We wouldn't put anything like this in our textbooks or classroom resources because it would seem like those awful fundamentalist "Creationist" textbooks, or possibly a return to Nazism. If you don't beleive me, try it - as an excercise, write a short justification of the current relativist attitude to abortion and euthanasia, in the light of GCSE human biology and the UDHR. I promise you, it won't sound convincing to a normal 17-year-old.

So instead, this incredible scientific whitewash happens at the level of popular culture, politics, implicit assumptions and newspaper rhetoric. It's still an affront to reason though, also to law, I suppose (I'm not an expert) and an affront to good science.




But this is rather interesting, isn't it? Try to guess who wrote it:

...surely it would be far more useful for everyone if women were taught to read signs of their own fertility. This would attune them with their bodies and help them notice changes, and they could then, in certain cases, get help well in advance of actually wanting to have children. Such insight into your own fertility can be found by charting your monthly period, temperature, cervical fluid and cervix position. Easy, quick and empowering when you know how. It's not fashionable to do this, but it can help determine if you have a short luteal phase (which may deter successful implantation of a fertilised egg), and can even help you see the menopause coming.

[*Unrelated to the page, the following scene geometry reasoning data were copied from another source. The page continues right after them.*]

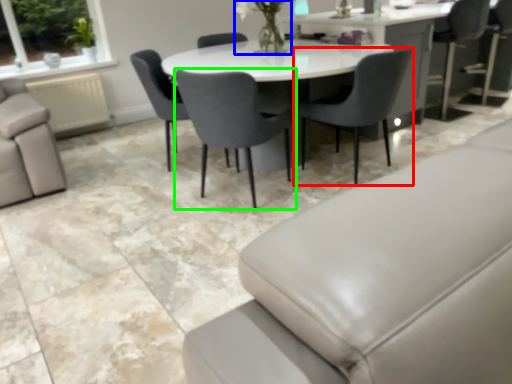 Question: Based on their relative distances, which object is nearer to chair (highlighted by a red box)? Choose from floral arrangement (highlighted by a blue box) and chair (highlighted by a green box).

Choices:
 (A) floral arrangement
 (B) chair

Answer: (B) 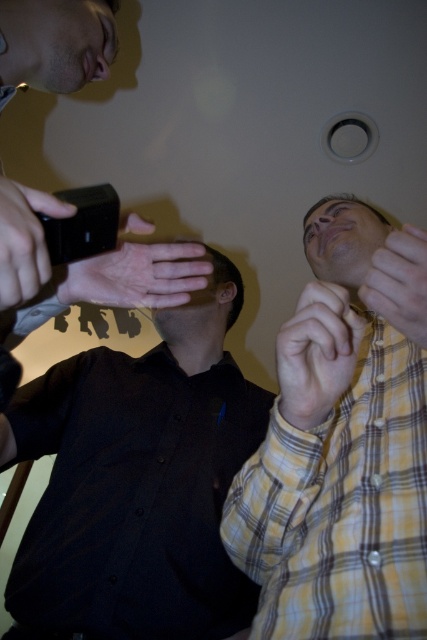 You are a photographer trying to capture a group photo. You see the black matte shirt at left and the yellow plaid shirt at lower right. Which person should you move to the right to center them in the frame?

You should move the yellow plaid shirt at lower right to the right to center them in the frame because the black matte shirt at left is already on the left side, so shifting the yellow plaid shirt at lower right further right would balance their positions.

You are a photographer trying to frame a group shot. You notice the black matte shirt at left and the yellow plaid shirt at lower right in your viewfinder. Which person should you adjust to make the composition more balanced in terms of width?

The black matte shirt at left is wider than the yellow plaid shirt at lower right, so you should adjust the yellow plaid shirt at lower right to spread out more to match the width of the black matte shirt at left. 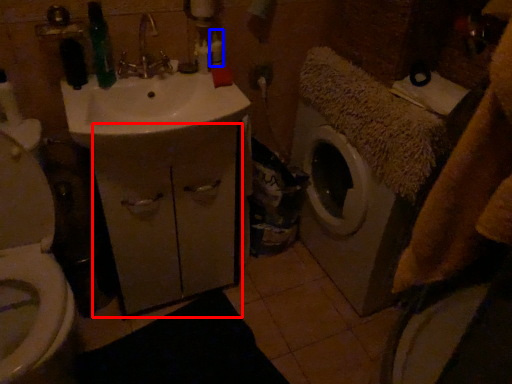 Question: Which object appears closest to the camera in this image, drawer (highlighted by a red box) or toiletry (highlighted by a blue box)?

Choices:
 (A) drawer
 (B) toiletry

Answer: (A)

It costs nothing, yet doctors rarely explain it, preferring to prescribe fertility drugs and send a woman for tests that she may not need. But then drugs and IVF treatment make money for someone, somewhere. Perhaps scaring women is easier, and more profitable.

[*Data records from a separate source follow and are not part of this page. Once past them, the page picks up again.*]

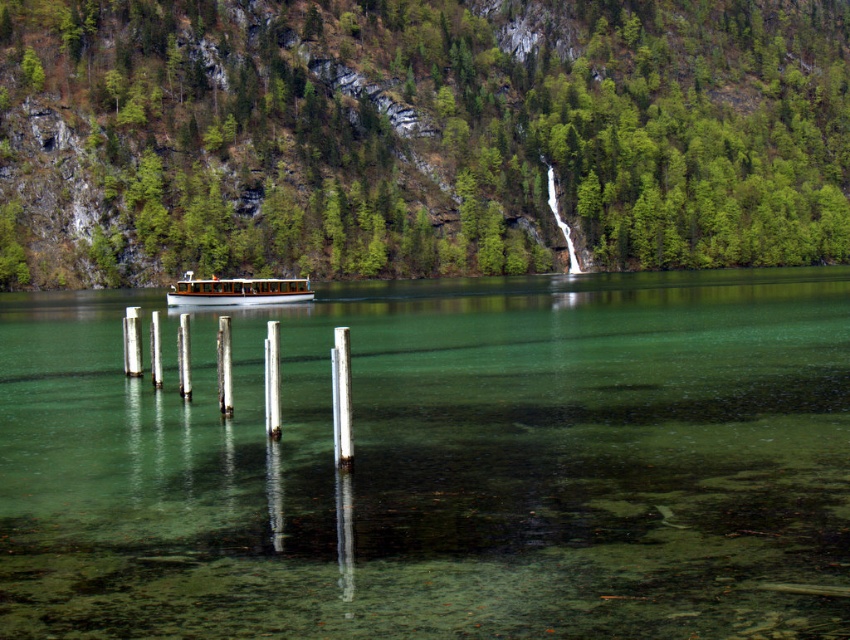 Does green forested mountain at upper center lie behind white polished wood boat at center?

Yes, green forested mountain at upper center is further from the viewer.

Does green forested mountain at upper center have a greater height compared to white polished wood boat at center?

Correct, green forested mountain at upper center is much taller as white polished wood boat at center.

Who is more distant from viewer, (581,3) or (272,296)?

The point (581,3) is behind.

Where is `green forested mountain at upper center`? green forested mountain at upper center is located at coordinates (417, 136).

Image resolution: width=850 pixels, height=640 pixels. What are the coordinates of `clear water at center` in the screenshot? It's located at (438, 464).

The image size is (850, 640). What are the coordinates of `clear water at center` in the screenshot? It's located at (438, 464).

Image resolution: width=850 pixels, height=640 pixels. In order to click on clear water at center in this screenshot , I will do `click(438, 464)`.

Who is taller, clear water at center or white polished wood boat at center?

With more height is clear water at center.

Is clear water at center thinner than white polished wood boat at center?

No, clear water at center is not thinner than white polished wood boat at center.

Image resolution: width=850 pixels, height=640 pixels. What are the coordinates of `clear water at center` in the screenshot? It's located at (438, 464).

Nope, it's not from a Catholic paper, destined to be read with righteous but vague disgruntlement and then forgotten, it's from Guardian journalist Annalisa Barbieri!

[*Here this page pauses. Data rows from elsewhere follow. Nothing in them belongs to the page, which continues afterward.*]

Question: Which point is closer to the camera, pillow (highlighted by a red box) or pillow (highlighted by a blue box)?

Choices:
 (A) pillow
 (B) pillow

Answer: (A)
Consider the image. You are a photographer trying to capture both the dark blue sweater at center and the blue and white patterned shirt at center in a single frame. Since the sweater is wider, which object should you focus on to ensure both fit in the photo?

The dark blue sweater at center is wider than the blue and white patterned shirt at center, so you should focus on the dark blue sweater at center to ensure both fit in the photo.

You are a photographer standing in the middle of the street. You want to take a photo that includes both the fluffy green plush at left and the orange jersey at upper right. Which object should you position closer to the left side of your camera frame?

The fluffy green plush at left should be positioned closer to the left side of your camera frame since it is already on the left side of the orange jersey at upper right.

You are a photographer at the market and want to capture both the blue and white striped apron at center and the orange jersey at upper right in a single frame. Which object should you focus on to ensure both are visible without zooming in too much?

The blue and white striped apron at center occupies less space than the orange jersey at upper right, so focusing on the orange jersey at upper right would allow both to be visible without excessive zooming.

Leaving asside all the to-do about women's career vs. family priorities, which is a question threatening to go way above my non-economist head, isn't it amazing that a Guardian journalist is advocating a universal education in the latest NFP techniques, something which the Catholic Church could wholeheartedly advocate!

I've been a dyed-in-the-wool feminist since reading Germaine Greer at age 18, and I'd much rather consider paying women better for the more fundamental work they have always done, and still do: producing the next generation of society through childbirth, motherhood and a thousand other unnoticed "works".

I don't know if Barbieri would agree with this "Chestertonian Feminist" side, but it's amazing that there is support for NFP.

3 Comments:

Blogger louise said...

My personnel manager joked to a newly pregnant colleague that the next employee benefit they were working towards providing for female staff was contraception(!). Personnel are also trying to sort out the company pension scheme. No one seems to have spotted the link - I guess we only see what we want to see.

By the by, very excited to have come across your blog. Thanks for listing so many UK and ROI sites - it'll keep me occupied for weeks.

Sunday, June 25, 2006 1:05:00 PM  
Blogger Joee Blogs said...

Good post, cheers mate, well done for finding that Guardian article.
I'm sure you'd agree it's important that in using arguments against abortion etc. we don't use anecdotal information but actual scientific and well founded information. So thanks for the link, will have to keep that one up my sleeve!

Sunday, June 25, 2006 4:05:00 PM  
Blogger Paulinus said...

Sorry to correct you, but there are two members of the Sacred College in the UK - you forget H.E. Keith Patrick Cardinal O'Brien, Archbishop of St Andrews and Edinburgh.